NIC Notes

Insights in Seniors Housing & Care

By: Ryan Brooks  |  May 12, 2021

Treasury Releases $350B in State and Local Recovery Funds

COVID-19  |  Regulatory Environment

On Monday, the U.S. Department of Treasury announced the launch of the Coronavirus State and Local Fiscal Recovery Funds, established by the passing of the American Rescue Plan in March. The recovery funds provide $350 billion in emergency funding for eligible state and local governments and provide substantial flexibility for each jurisdiction to meet local needs—including support for households, small businesses, impacted industries, essential workers, and the communities hardest-hit by the crisis.

This Treasury Department Fact Sheet outlines generalized categories of eligible uses for the funds, including support for public health expenditures, addressing negative economic impacts caused by the public health emergency, and providing premium pay for essential workers. It is also stated that “recipients have broad flexibility to decide how best to use this funding to meet the needs of their communities.”

Suggested uses to support the public health response include vaccination programs, medical expenses, testing, contact tracing, PPE purchases, support for vulnerable populations to access medical or public health services, and ventilation improvements in key settings like healthcare facilities. In a March 2021 letter to the Department of Treasury, Argentum emphasized that “over the past year, senior living providers in the United States have incurred more than $15 million in COVID-related expenses for procuring PPE, infection control supplies, hero pay, and additional staff costs,” while also noting that “more than 85% of these communities in the United States do not receive state or federal funding…This means these communities have not had the same access to federal relief as other providers.”

Argentum President and CEO James Balda said the Association and its state partners have been meeting with governors and state legislators to request prioritized funding. “We are extremely pleased that additional resources may soon be on their way to help these communities – many of whom are still struggling from the steep costs and lost revenue due to COVID-19,” Balda said.

With respect to providing premium pay for essential workers, the announcement highlights that “Since the start of the public health emergency, essential workers have put their physical well-being at risk to meet the daily needs of their communities and to provide care for others.
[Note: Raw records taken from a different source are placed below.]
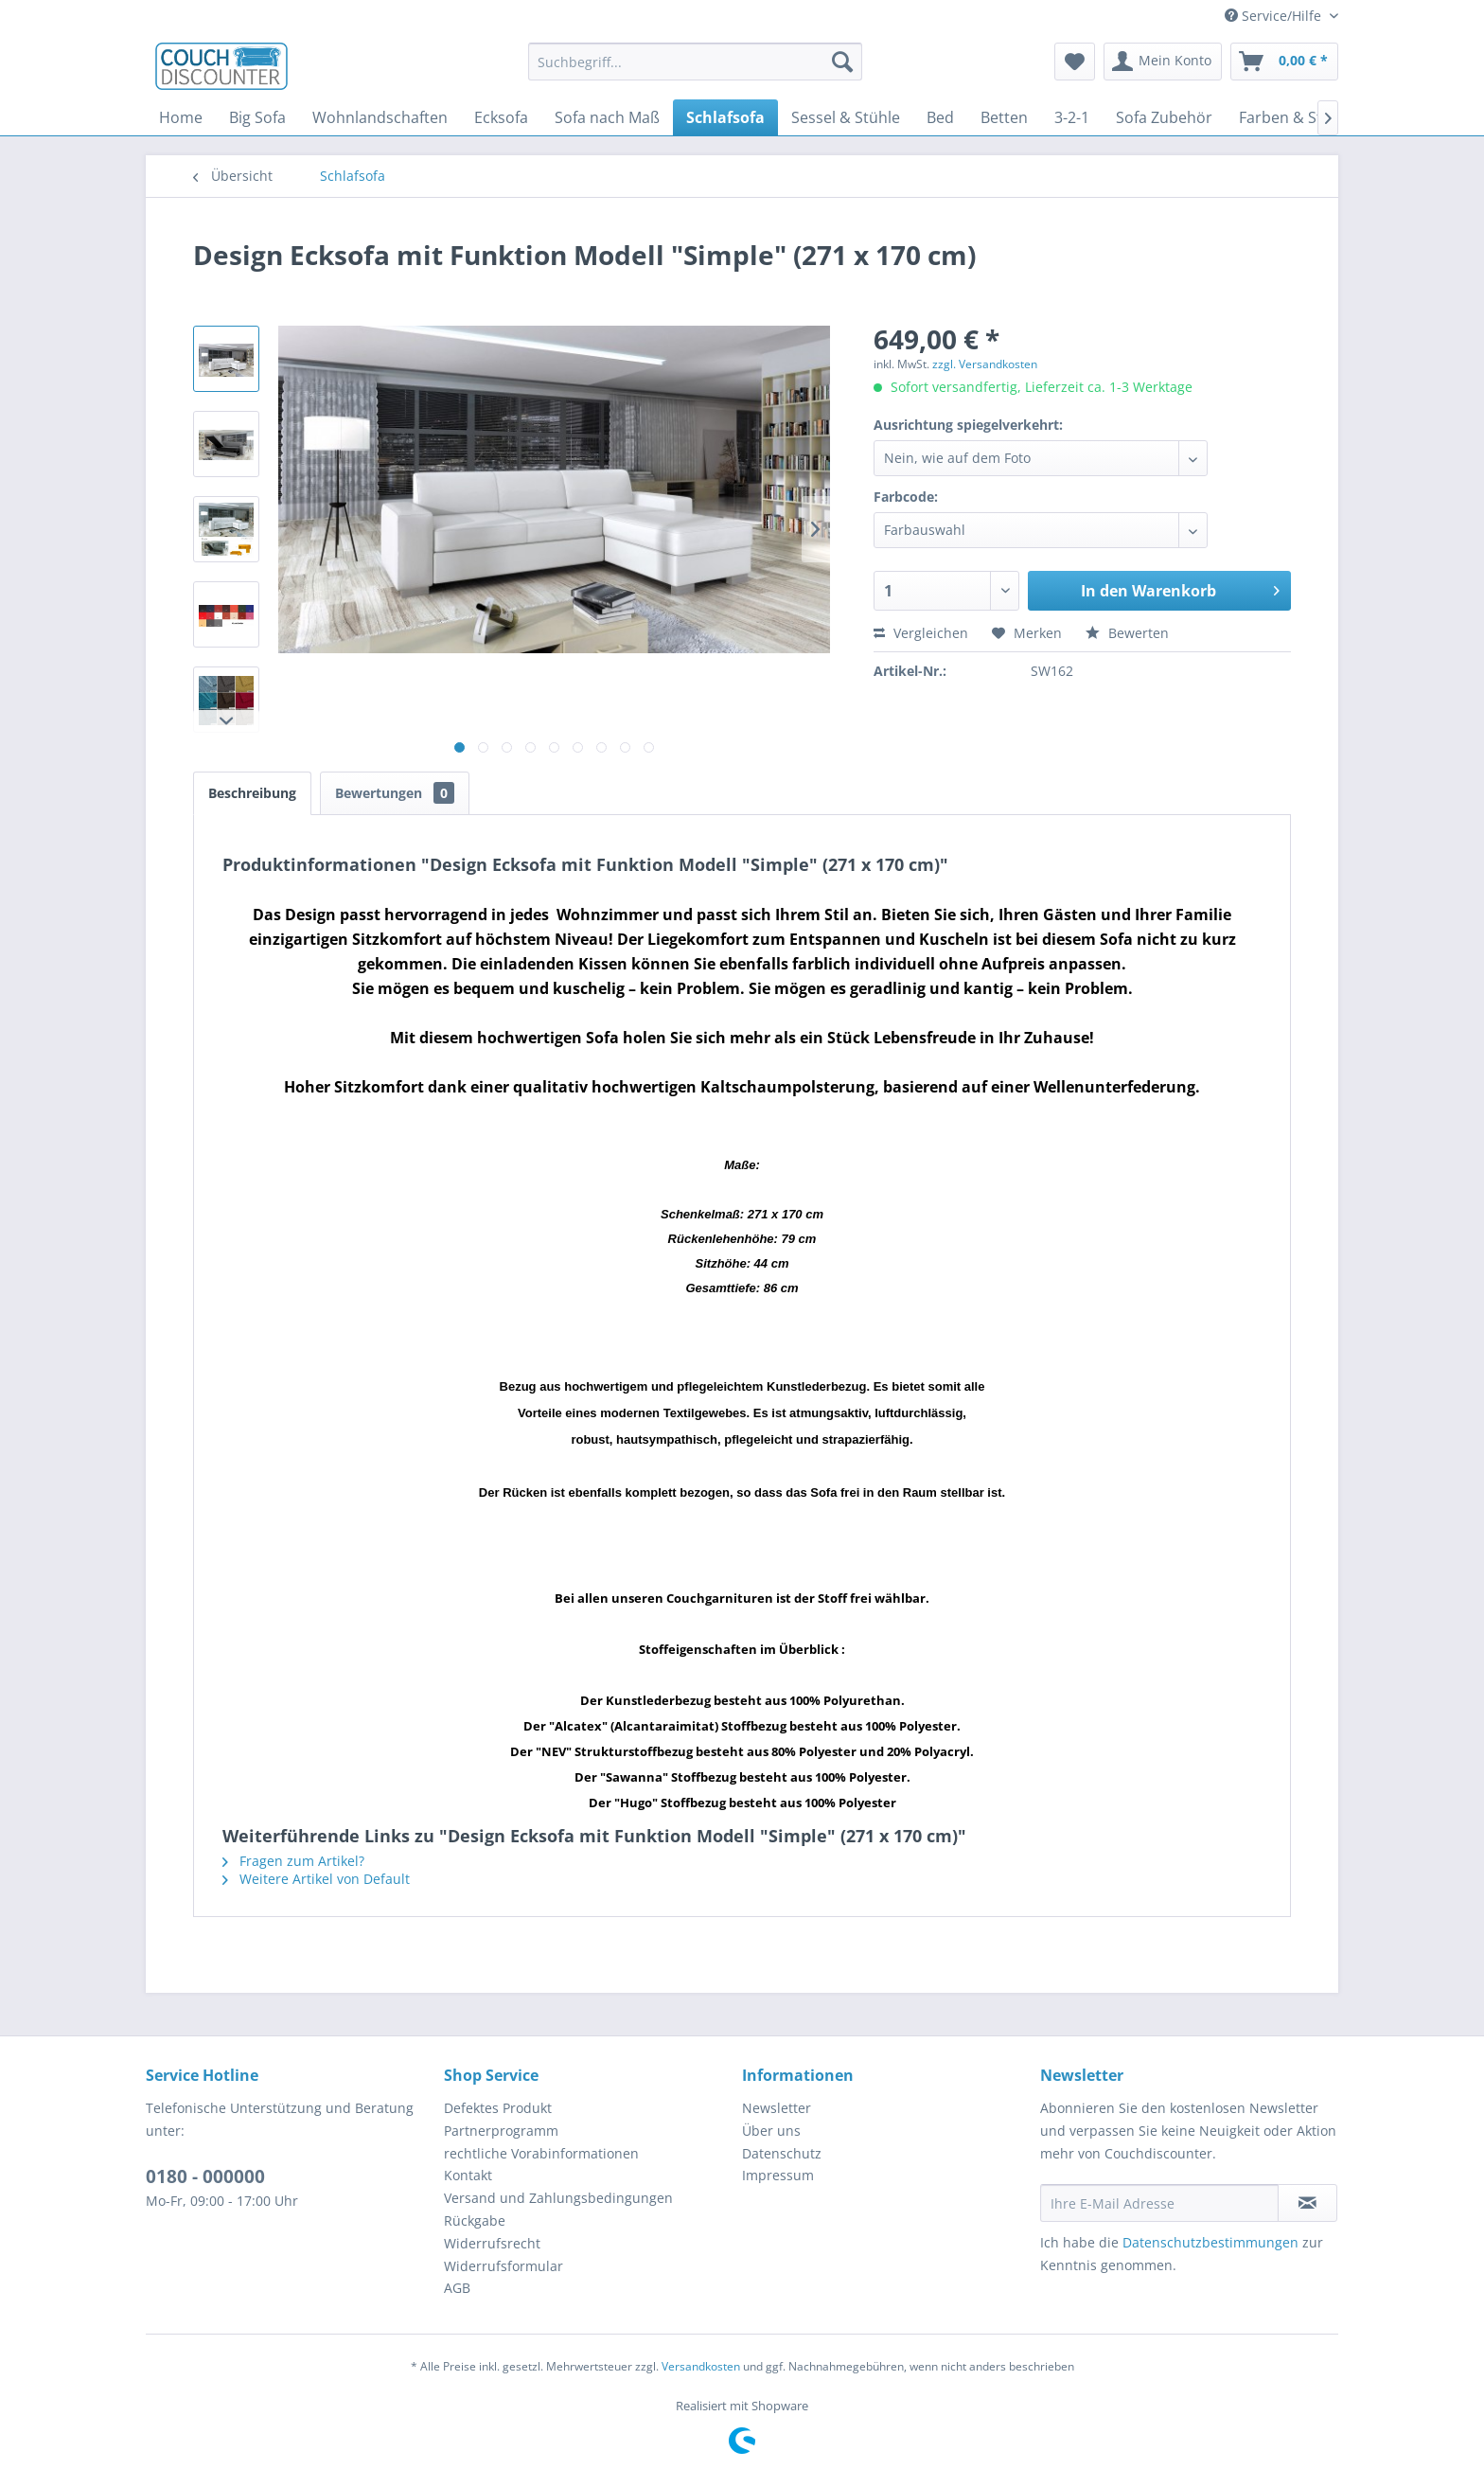 The height and width of the screenshot is (2469, 1484). What do you see at coordinates (316, 1879) in the screenshot?
I see `Weitere Artikel von Default` at bounding box center [316, 1879]. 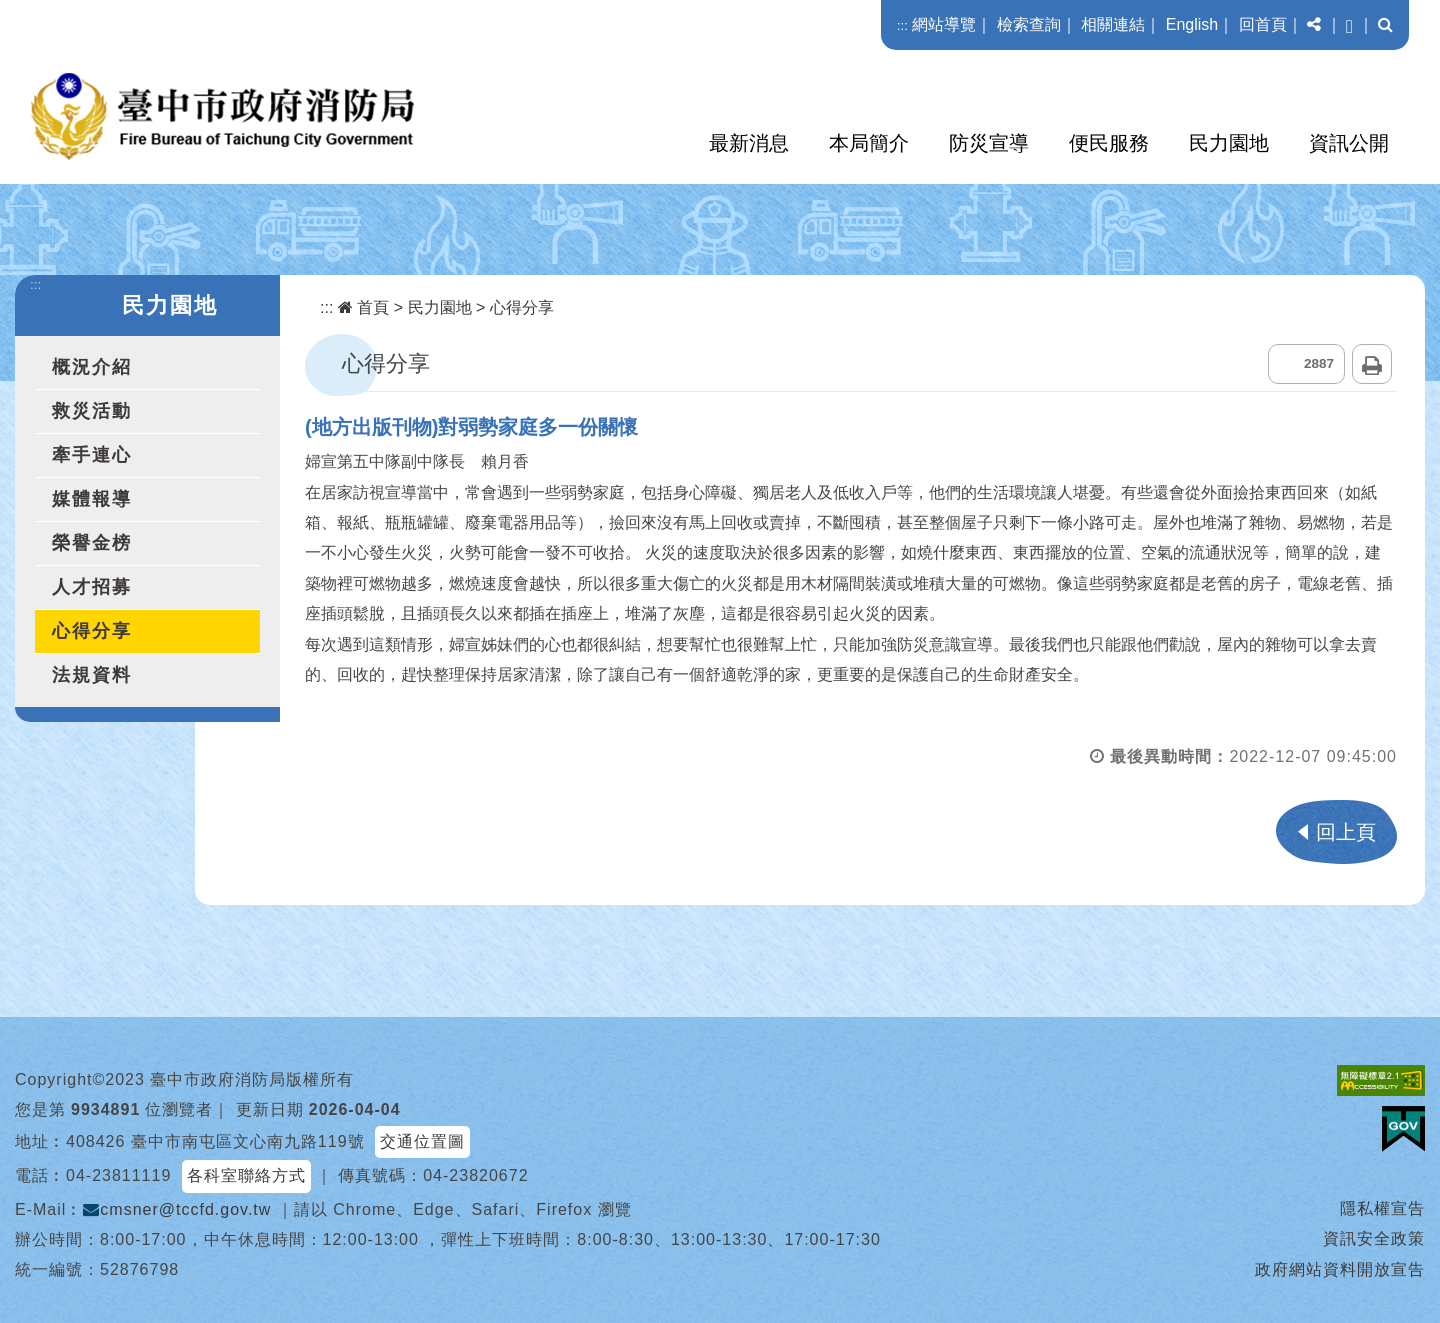 What do you see at coordinates (422, 1141) in the screenshot?
I see `交通位置圖` at bounding box center [422, 1141].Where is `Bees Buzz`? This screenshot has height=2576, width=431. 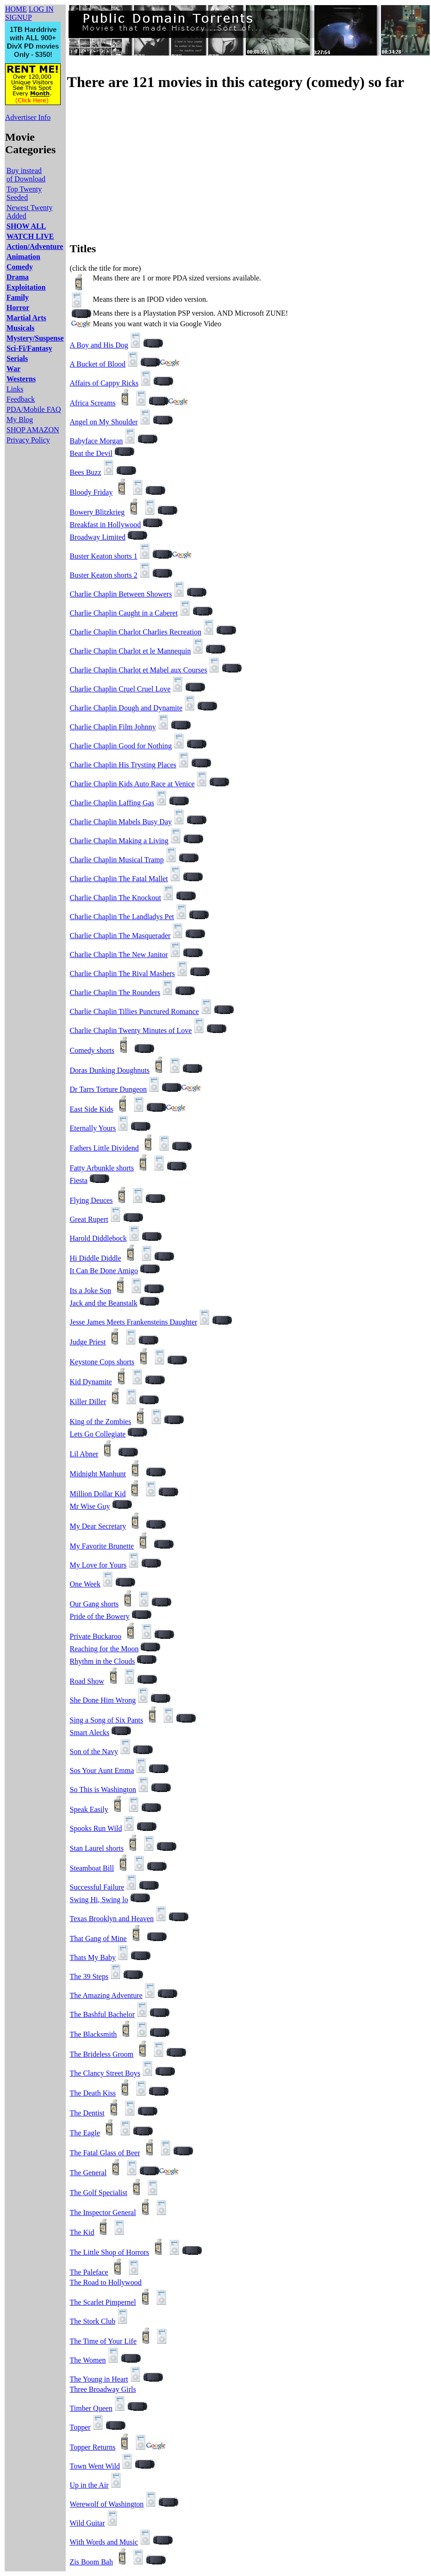 Bees Buzz is located at coordinates (85, 472).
Many of these essential workers have not received compensation for the heightened risks they have faced and continue to face.” Although it is made clear that there is a broad range of essential workers, i.e., anyone who must be physically present at their job, skilled nursing staff are the first group to be listed specifically.

Funding is expected to be distributed beginning this month, and states and entities will have until the end of 2024 to spend the funds.

About Ryan Brooks

Senior Principal Ryan Brooks works with the research team in providing research, analysis, and contributions in the areas of healthcare collaboration and partnerships, telemedicine implementation, EHR optimization, and value-based care transition. Prior to joining NIC, he served as Clinical Administrator for multiple service lines within the Johns Hopkins Health System, where he focused on patient throughput strategies, regulatory compliance, and lean deployment throughout the organization. Brooks received his Bachelor’s in Health Services Administration from James Madison University and his Master’s in Business Administration from the University of Maryland.